DEVELOPMENT OF A MACHINE LEARNING MODEL FOR PREDICTING MORTALITY RISK IN THORACIC SURGERY PATIENTS: A SYNTHETIC DATA STUDY

Okan KARATAS, Nilay Cavusoglu YALCIN, Muharrem OZKAYA, Gungor Efe OZKAYA

Current Thoracic Surgery - 2026;11(1):7-13

Department of Thoracic Surgery, University of Health Sciences, Antalya Training and Research Hospital, Antalya, Türkiye

 

Background: Accurate prediction of postoperative mortality is crucial in thoracic surgery to guide clinical decisions and optimize patient care. The objective of this study was to demonstrate how to develop a reproducible machine learning-based model for predicting 30-day postoperative mortality in thoracic surgery patients, using a realistic synthetic dataset and clinically relevant perioperative variables. Materials and Methods: We developed a machine learning (ML) model to estimate 30-day mortality risk in thoracic (lung) surgery patients, using realistic synthetic data of 1000 patients to illustrate the approach. Risk factors (age, sex, comorbidities, pulmonary function, etc.) and surgery type (wedge/ segmentectomy, lobectomy, pneumonectomy) were incorporated. We tested logistic regression, random forest, and XGBoost algorithms. Results: Logistic regression yielded the best performance (AUC=0.82548) on our synthetic cohort of 1000 patients.

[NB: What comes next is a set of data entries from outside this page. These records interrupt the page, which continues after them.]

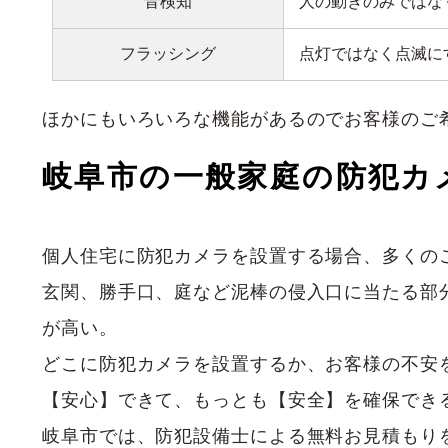
音検知
人の動きのみではな
フラッシング
点灯ではなく点滅に
ほかにもいろいろな機能があるのでお客様のご
岐阜市の一般家庭の防犯カ
個人住宅に防犯カメラを設置する場合、多くの
玄関、勝手口、庭など泥棒の侵入口に当たる部
が高い。
どこに防犯カメラを設置するか、お客様の不安
【安心】できて、もっとも【安全】を確保でき
岐阜市では、防犯設備士による無料お見積もり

The model also demonstrated good calibration (Brier score=0.040), indicating accurate probability estimation. Key predictors included advanced age, high ASA class, reduced FEV1, presence of COPD, and undergoing pneumonectomy consistent with known clinical factors. Model steps are detailed below. An appendix provides Python code for data generation and model training. Conclusion: This work demonstrates a reproducible pipeline for risk prediction in thoracic surgery using a synthetic dataset, aligning with modern approaches like the STS risk calculators and advanced ML models (e.g. Predicthor). This model is intended for methodological demonstration only and is not clinically validated for real-world use.